Nursery rhymes are an odd bit.
Children enjoy them, non-stop, on loop. Adults however, have a “U-shaped” relationship with them.
We start by enjoying them – after all, we all were kids once, and some rhymes bring back memories…but then, after a while, one experiences diminishing marginal utility.
Oddly enough, if this continues, one starts to like them again, and they start to play subconsciously. You may find yourself humming “haathi raja kahan chalen” when working on an important project or “macchli jal ki rani hai” while driving to an important meeting.
In due course, the child gets bored, but we remain hooked a bit longer!
Babies are happy when their rhymes play continuously. Thanks to YouTube, you can now stream “bandar mama” 24/7. A goldmine for content creators, for I have seen views in the hundreds of millions. An industry in itself really.
Parents thank them from the bottoms of their hearts, and wonder what used to happen in the pre-YouTube era. It isn’t that far back though – 2006?
To hold the attention of a baby – now that is some task. And an enjoyable one at that. The wonder with which the baby looks at everything – and the way the baby enjoys the same thing again and again and again – makes one think about what changed along the way…how did we become so fickle that we need something new constantly?

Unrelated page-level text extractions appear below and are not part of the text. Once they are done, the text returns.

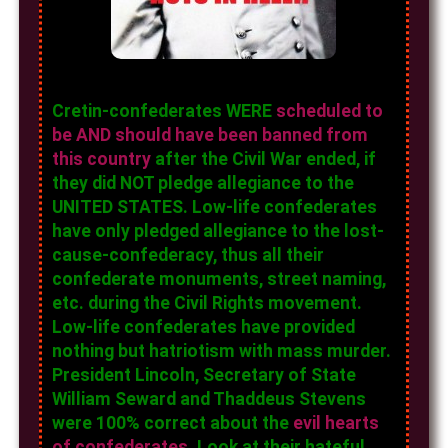
Cretin-confederates WERE
scheduled to
be AND should have been banned from
this country
after the Civil War ended, if
they did NOT pledge allegiance to the
UNITED STATES. Low-life confederates
have only pledged allegiance to the lost-
cause-confederacy, thus all their
confederate monuments, street naming,
etc. during the Civil Rights movement.
Low-life confederates have provided
nothing but hatriotism with mass murder.
President Lincoln, Secretary of State
William Seward and Thaddeus Stevens
were 100% correct about the
evil hearts
of confederates
. Look at their hateful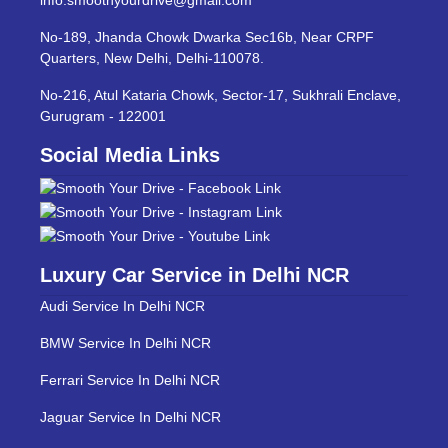
No-189, Jhanda Chowk Dwarka Sec16b, Near CRPF
Quarters, New Delhi, Delhi-110078.
No-216, Atul Kataria Chowk, Sector-17, Sukhrali Enclave,
Gurugram - 122001
Social Media Links
Luxury Car Service in Delhi NCR
Audi Service In Delhi NCR
BMW Service In Delhi NCR
Ferrari Service In Delhi NCR
Jaguar Service In Delhi NCR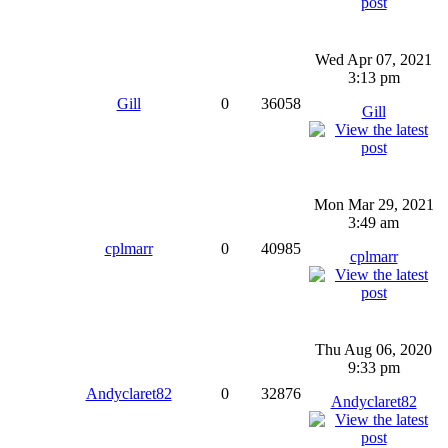
Wed Apr 07, 2021
3:13 pm
Gill
0
36058
Gill
Mon Mar 29, 2021
3:49 am
cplmarr
0
40985
cplmarr
Thu Aug 06, 2020
9:33 pm
Andyclaret82
0
32876
Andyclaret82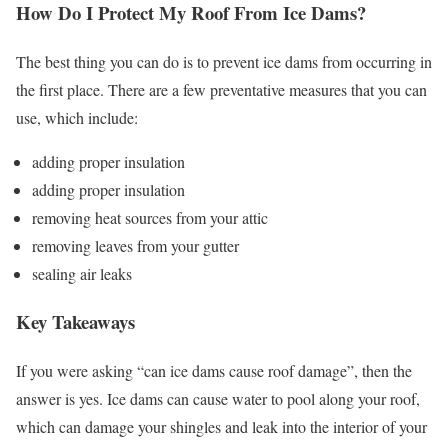
How Do I Protect My Roof From Ice Dams?
The best thing you can do is to prevent ice dams from occurring in
the first place. There are a few preventative measures that you can
use, which include:
adding proper insulation
adding proper insulation
removing heat sources from your attic
removing leaves from your gutter
sealing air leaks
Key Takeaways
If you were asking “can ice dams cause roof damage”, then the
answer is yes. Ice dams can cause water to pool along your roof,
which can damage your shingles and leak into the interior of your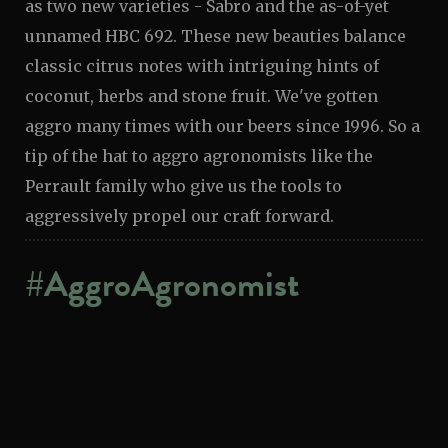
as two new varieties - Sabro and the as-of-yet
unnamed HBC 692. These new beauties balance
classic citrus notes with intriguing hints of
coconut, herbs and stone fruit. We've gotten
aggro many times with our beers since 1996. So a
tip of the hat to aggro agronomists like the
Perrault family who give us the tools to
aggressively propel our craft forward.
#AggroAgronomist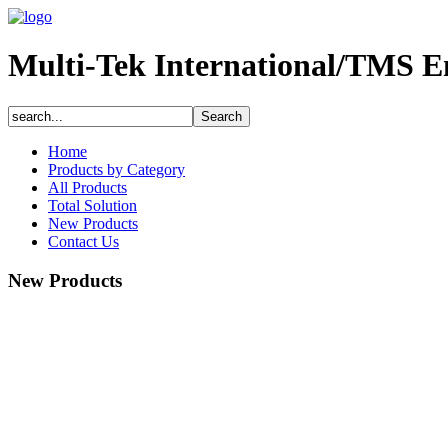
Multi-Tek International/TMS E
Home
Products by Category
All Products
Total Solution
New Products
Contact Us
New Products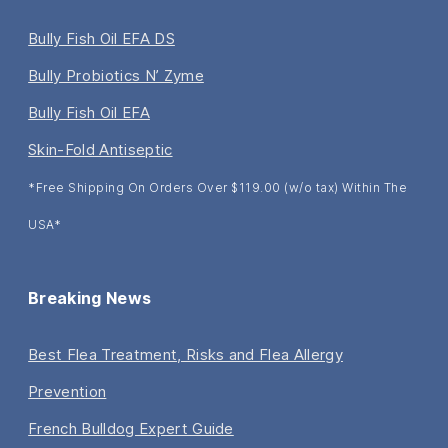
Bully Fish Oil EFA DS
Bully Probiotics N’ Zyme
Bully Fish Oil EFA
Skin-Fold Antiseptic
*Free Shipping On Orders Over $119.00 (w/o tax) Within The
USA*
Breaking News
Best Flea Treatment, Risks and Flea Allergy
Prevention
French Bulldog Expert Guide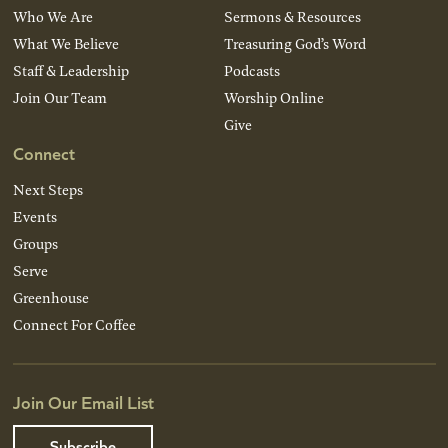
Who We Are
Sermons & Resources
What We Believe
Treasuring God’s Word
Staff & Leadership
Podcasts
Join Our Team
Worship Online
Give
Connect
Next Steps
Events
Groups
Serve
Greenhouse
Connect For Coffee
Join Our Email List
Subscribe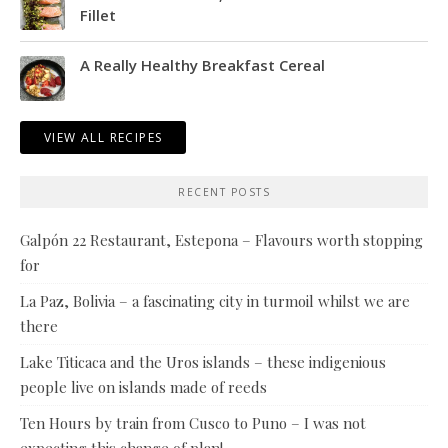
Fillet
A Really Healthy Breakfast Cereal
VIEW ALL RECIPES
RECENT POSTS
Galpón 22 Restaurant, Estepona – Flavours worth stopping
for
La Paz, Bolivia – a fascinating city in turmoil whilst we are
there
Lake Titicaca and the Uros islands – these indigenious
people live on islands made of reeds
Ten Hours by train from Cusco to Puno – I was not
expecting this change of plan!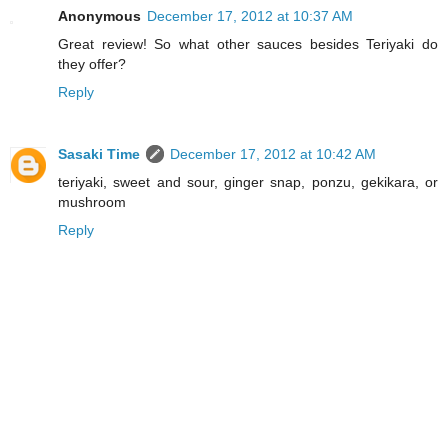
Anonymous
December 17, 2012 at 10:37 AM
Great review! So what other sauces besides Teriyaki do
they offer?
Reply
Sasaki Time
December 17, 2012 at 10:42 AM
teriyaki, sweet and sour, ginger snap, ponzu, gekikara, or
mushroom
Reply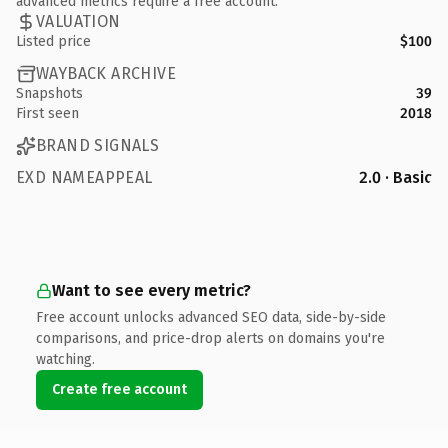
advanced metrics require a free account.
VALUATION
Listed price
$100
WAYBACK ARCHIVE
Snapshots
39
First seen
2018
BRAND SIGNALS
EXD NAMEAPPEAL
2.0 · Basic
Want to see every metric?
Free account unlocks advanced SEO data, side-by-side
comparisons, and price-drop alerts on domains you're
watching.
Create free account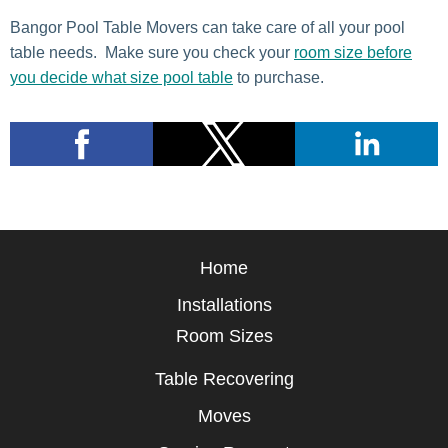
Bangor Pool Table Movers can take care of all your pool
table needs. Make sure you check your
room size before
you decide what size pool table
to purchase.
Home
Installations
Room Sizes
Table Recovering
Moves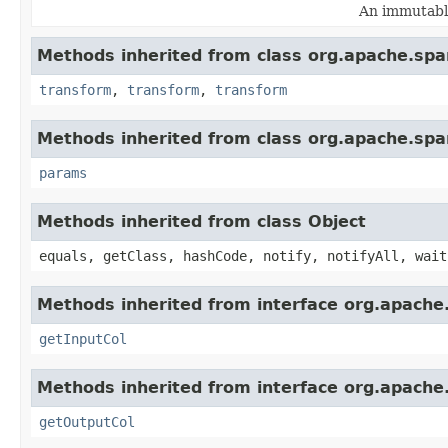
An immutable
Methods inherited from class org.apache.spa
transform
,
transform
,
transform
Methods inherited from class org.apache.spa
params
Methods inherited from class Object
equals, getClass, hashCode, notify, notifyAll, wait
Methods inherited from interface org.apache
getInputCol
Methods inherited from interface org.apache
getOutputCol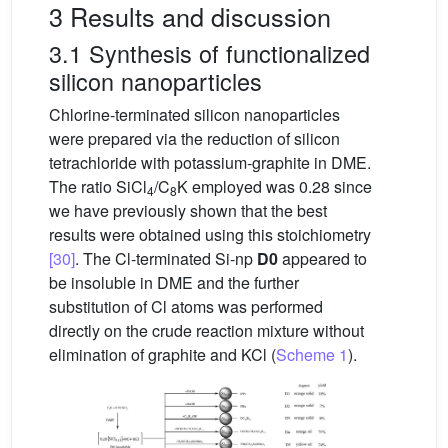
3 Results and discussion
3.1 Synthesis of functionalized
silicon nanoparticles
Chlorine-terminated silicon nanoparticles
were prepared via the reduction of silicon
tetrachloride with potassium-graphite in DME.
The ratio SiCl
/C
K employed was 0.28 since
4
8
we have previously shown that the best
results were obtained using this stoichiometry
[30]
. The Cl-terminated Si-np
D0
appeared to
be insoluble in DME and the further
substitution of Cl atoms was performed
directly on the crude reaction mixture without
elimination of graphite and KCl (
Scheme 1
).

A baby’s attention span can swing between intense concentration on something abstract..to constant distraction. An adult however, finds the latter to be the default setting, thanks to an endless stream of devices with goodies delivered through the Internet on multiple social channels.
Hence the need to take meditation classes, and also for Apple to deliver a “Focus mode” on iOS15. Like the tobacco industry sending you nicotine patches to de-addict yourself.
Anyways, being a baby can be quite daunting, and quite simple as well. A splash of milk, a splatter of fruit puree, a bucketful of drool, and a handful of papa’s hair and hey and pesto – majaa ni life!
We adults, on the other hand, spend most of our lives running behind a lot of things to make us happy, none of which really succeed, and then spend the rest of our lives running away from those very things. A confused bunch.
Maybe we should try the “baby method”. Keep things simple, uncomplicated, and wonderful. Waiting for a self-help guru to pick this one up!